UNHCR compared the number of refugees as of mid-2016 to the overall size of a country's economy, measured by gross domestic product (see chart, above). The report found that low- and middle-income nations in the Middle East, Asia and Africa carry the biggest burden.
"A fairly small number of middle- or lower-income countries carry the weight for everyone else," says Boian.
These countries do not have enough wealth to provide basic resources for newcomers — and the influx puts a strain on their economies, says Boian. Although the countries receive UNHCR aid, the agency can't keep up, he says. "We're one of the only agencies that starts our budget at zero every year. We rely very heavily on support of the governments of the world."
The U.S., for example, has given $5.9 billion in humanitarian aid to Syria since their civil war started in 2011, which works to about $1 billion a year. That includes funding for relief groups assisting refugees and for refugee support in neighboring countries. Still, it's not enough. In January, the U.N. and NGO partners appealed for $4.6 billion to aid Syrian refugees and host nations.
Smaller countries are also playing an outsize role. Looking at the proportion of refugees to national population, UNHCR found that smaller nations have some of the highest proportions of hosted refugees. For some countries like South Sudan and Chad, that's a result of geography — they're closest to big sources of refugees. For others, it's a result of policy. For example, if refugees attempt to arrive to Australia by boat, they're sent instead a detention camp on the tiny island republic of Nauru.
Palestine is not included in the U.N. Refugee Agency report.
There are over 5 million Palestinian refugees — the largest group of refugees in the world, according to the U.N. But they're not included in the UNHCR data and are under the jurisdiction of another U.N. agency, United Nations Relief and Works Agency.

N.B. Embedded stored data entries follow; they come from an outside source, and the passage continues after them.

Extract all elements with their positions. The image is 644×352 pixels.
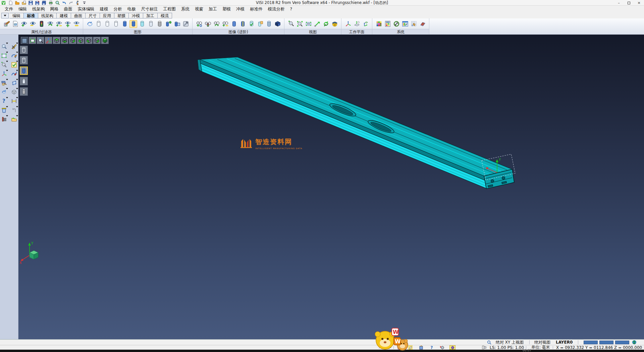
system-settings-icon[interactable] <box>392 20 400 28</box>
color-swatch-3[interactable] <box>615 341 629 344</box>
strip-layer-outline-1[interactable] <box>20 46 28 54</box>
workplane-move-icon[interactable] <box>362 20 369 28</box>
menu-drawing[interactable]: 工程图 <box>161 6 179 12</box>
edit-delete-icon[interactable] <box>10 43 18 50</box>
menu-edit[interactable]: 编辑 <box>16 6 30 12</box>
image-page-icon[interactable] <box>11 20 19 28</box>
status-workplane-icon[interactable] <box>449 345 455 350</box>
menu-file[interactable]: 文件 <box>2 6 16 12</box>
help-icon[interactable]: ? <box>0 98 8 104</box>
view-bottom-button[interactable] <box>61 37 68 44</box>
undo-back-icon[interactable] <box>10 107 18 114</box>
view-back-button[interactable] <box>93 37 101 44</box>
menu-flow-analysis[interactable]: 模流分析 <box>265 6 287 12</box>
clamp-tool-icon[interactable] <box>0 116 8 123</box>
color-swatch-1[interactable] <box>584 341 598 344</box>
strip-layer-blue-active[interactable] <box>20 67 28 75</box>
status-cube-flag-icon[interactable] <box>439 345 445 350</box>
save-as-icon[interactable] <box>35 1 40 5</box>
zoom-plus-minus-icon[interactable] <box>287 20 295 28</box>
body-hatch-icon[interactable] <box>265 20 273 28</box>
zoom-dynamic-button[interactable] <box>37 37 44 44</box>
save-icon[interactable] <box>28 1 33 5</box>
print-icon[interactable] <box>48 1 53 5</box>
redo-icon[interactable] <box>68 1 73 5</box>
modify-attributes-icon[interactable] <box>3 20 10 28</box>
maximize-button[interactable] <box>624 0 634 6</box>
open-part-icon[interactable] <box>10 116 18 123</box>
layer-outline-1-icon[interactable] <box>95 20 102 28</box>
status-tool-icon[interactable] <box>418 345 424 350</box>
menu-standard-parts[interactable]: 标准件 <box>247 6 265 12</box>
zoom-window-icon[interactable] <box>296 20 304 28</box>
zoom-extents-icon[interactable] <box>0 61 8 68</box>
search-icon[interactable] <box>487 340 491 345</box>
show-plus-minus-icon[interactable] <box>55 20 63 28</box>
layer-cyan-icon[interactable] <box>138 20 146 28</box>
globe-icon[interactable] <box>632 340 637 345</box>
dialog-settings-icon[interactable] <box>401 20 409 28</box>
menu-progress[interactable]: 冲模 <box>233 6 247 12</box>
3d-viewport[interactable]: Y Y X <box>18 35 644 339</box>
layer-outline-3-icon[interactable] <box>112 20 120 28</box>
graphics-tools-icon[interactable] <box>182 20 190 28</box>
tab-wireframe[interactable]: 线架构 <box>38 13 57 18</box>
status-split-icon[interactable] <box>481 345 487 350</box>
quickbar-dropdown-icon[interactable] <box>82 1 87 5</box>
menu-solid-edit[interactable]: 实体编辑 <box>75 6 97 12</box>
menu-system[interactable]: 系统 <box>178 6 192 12</box>
import-file-icon[interactable] <box>21 1 26 5</box>
close-button[interactable]: × <box>634 0 644 6</box>
status-help-icon[interactable]: ? <box>429 345 435 350</box>
strip-layer-hatch[interactable] <box>20 87 28 96</box>
new-file-icon[interactable] <box>8 1 13 5</box>
toolbar-dropdown-button[interactable] <box>1 13 9 18</box>
tab-application[interactable]: 应用 <box>100 13 114 18</box>
material-grid-icon[interactable] <box>419 20 426 28</box>
menu-help[interactable]: ? <box>287 6 295 12</box>
view-top-button[interactable] <box>53 37 60 44</box>
show-remove-icon[interactable] <box>29 20 37 28</box>
bodies-traffic-icon[interactable] <box>204 20 212 28</box>
grid-select-icon[interactable] <box>410 20 418 28</box>
open-file-icon[interactable] <box>15 1 19 5</box>
layer-hatch-icon[interactable] <box>156 20 163 28</box>
view-front-button[interactable] <box>85 37 93 44</box>
layer-copy-icon[interactable] <box>173 20 181 28</box>
menu-surface[interactable]: 曲面 <box>61 6 75 12</box>
tab-mold[interactable]: 塑膜 <box>114 13 129 18</box>
move-axes-icon[interactable] <box>0 71 8 77</box>
view-right-button[interactable] <box>69 37 76 44</box>
view-refresh-icon[interactable] <box>322 20 330 28</box>
view-arrow-icon[interactable] <box>313 20 321 28</box>
tab-flow[interactable]: 模流 <box>158 13 172 18</box>
refresh-view-icon[interactable] <box>0 89 8 95</box>
bodies-refresh-icon[interactable] <box>213 20 220 28</box>
menu-mesh[interactable]: 网格 <box>48 6 61 12</box>
measure-distance-icon[interactable] <box>10 98 18 104</box>
viewport-menu-button[interactable] <box>21 37 28 44</box>
show-add-icon[interactable] <box>20 20 28 28</box>
body-copy-icon[interactable] <box>256 20 264 28</box>
print-preview-icon[interactable] <box>55 1 60 5</box>
view-left-button[interactable] <box>77 37 85 44</box>
workplane-plane-icon[interactable] <box>353 20 361 28</box>
undo-icon[interactable] <box>62 1 66 5</box>
tab-die[interactable]: 冲模 <box>129 13 143 18</box>
bodies-add-icon[interactable] <box>195 20 203 28</box>
shaded-cube-icon[interactable] <box>10 89 18 95</box>
zoom-search-icon[interactable] <box>0 43 8 50</box>
bodies-plus-minus-icon[interactable] <box>221 20 229 28</box>
status-layer[interactable]: LAYER0 <box>556 340 573 345</box>
status-view-mode[interactable]: 绝对 XY 上视图 <box>496 340 524 345</box>
menu-wireframe[interactable]: 线架构 <box>30 6 48 12</box>
color-swatch-2[interactable] <box>599 341 613 344</box>
body-check-icon[interactable] <box>248 20 255 28</box>
confirm-checkbox-icon[interactable] <box>10 61 18 68</box>
menu-analysis[interactable]: 分析 <box>111 6 125 12</box>
workplane-axes-icon[interactable] <box>344 20 352 28</box>
rail-side-face[interactable] <box>201 63 486 188</box>
sketch-pencil-icon[interactable] <box>10 52 18 59</box>
tab-edit[interactable]: 编辑 <box>9 13 24 18</box>
menu-machining[interactable]: 加工 <box>206 6 220 12</box>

The reason for the separate category rests in their history. NPR's Greg Myre explained, in a story from October 2015: "The 1948 Arab-Israeli War created the original Palestinian refugee population of some 700,000. Many have long since died, but their descendants are also classified as refugees and are concentrated in Lebanon, Jordan, Syria and the Palestinian territories."
There are actually more internally displaced people than refugees.
IDPs, as they're called, leave their towns, cities and villages for the same reasons as refugees but remain in their own country. Out of 63.9 million people that UNHCR calls "persons of concern" — refugees, asylum-seekers, IDPs, stateless individuals and others -- 37.5 million were IDPs in 2015.